[INPUT RECORDS]

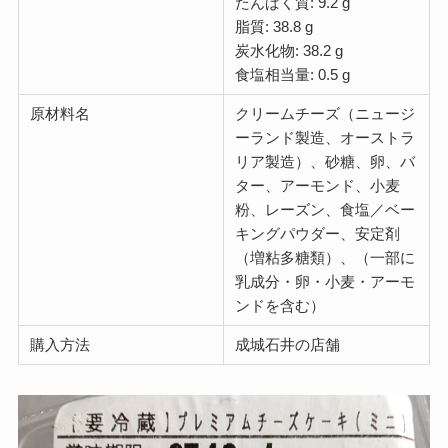
たんぱく質: 9.2 g
脂質: 38.8 g
炭水化物: 38.2 g
食塩相当量: 0.5 g
原材料名
クリームチーズ（ニュージ
ーランド製造、オーストラ
リア製造）、砂糖、卵、バ
ター、アーモンド、小麦
粉、レーズン、食塩／ベー
キングパウダー、安定剤
（増粘多糖類）、（一部に
乳成分・卵・小麦・アーモ
ンドを含む）
購入方法
成城石井の店舗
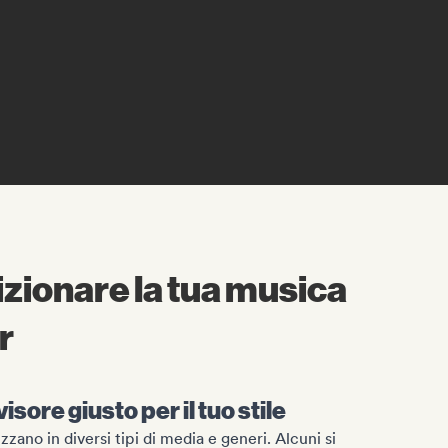
zionare la tua musica
r
isore giusto per il tuo stile
izzano in diversi tipi di media e generi. Alcuni si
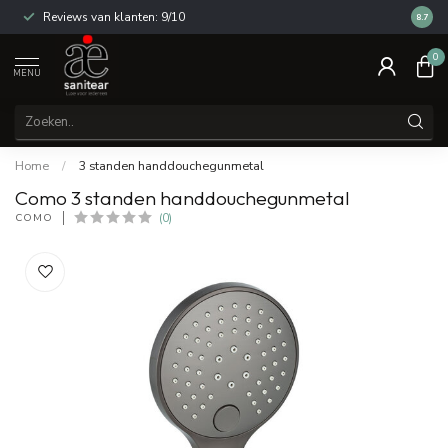
Reviews van klanten: 9/10
14 dag
8.7
0
MENU
Home
/
3 standen handdouchegunmetal
Como 3 standen handdouchegunmetal
COMO
(0)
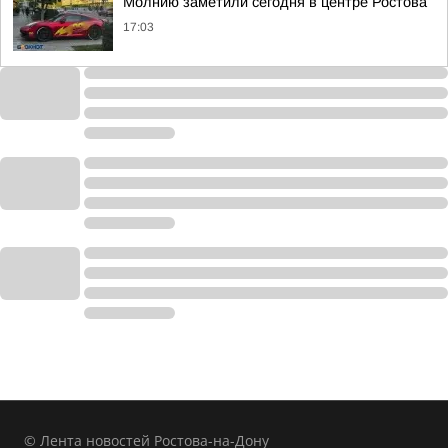
Молнию заметили сегодня в центре Ростова
17:03
© Лента новостей Ростова-на-Дону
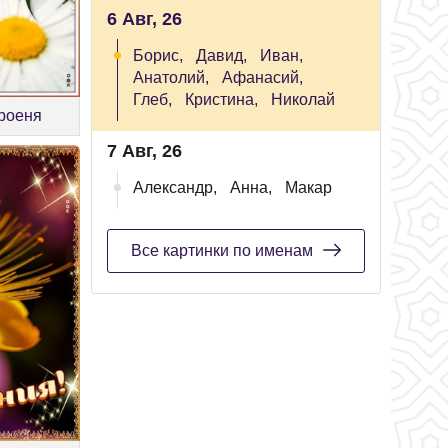
6 Авг, 26
Борис,
Давид,
Иван,
Анатолий,
Афанасий,
Глеб,
Кристина,
Николай
троеня
7 Авг, 26
Александр,
Анна,
Макар
Все картинки по именам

[/INPUT RECORDS]

A verbatim copy of the data, with all pictures omitted, is the required output.

たんぱく質: 9.2 g
脂質: 38.8 g
炭水化物: 38.2 g
食塩相当量: 0.5 g
原材料名
クリームチーズ（ニュージ
ーランド製造、オーストラ
リア製造）、砂糖、卵、バ
ター、アーモンド、小麦
粉、レーズン、食塩／ベー
キングパウダー、安定剤
（増粘多糖類）、（一部に
乳成分・卵・小麦・アーモ
ンドを含む）
購入方法
成城石井の店舗
zionare la tua musica
r
isore giusto per il tuo stile
izzano in diversi tipi di media e generi. Alcuni si
Reviews van klanten: 9/10
14 dag
8.7
0
MENU
Home
/
3 standen handdouchegunmetal
Como 3 standen handdouchegunmetal
COMO
(0)
Молнию заметили сегодня в центре Ростова
17:03
© Лента новостей Ростова-на-Дону
6 Авг, 26
Борис,
Давид,
Иван,
Анатолий,
Афанасий,
Глеб,
Кристина,
Николай
троеня
7 Авг, 26
Александр,
Анна,
Макар
Все картинки по именам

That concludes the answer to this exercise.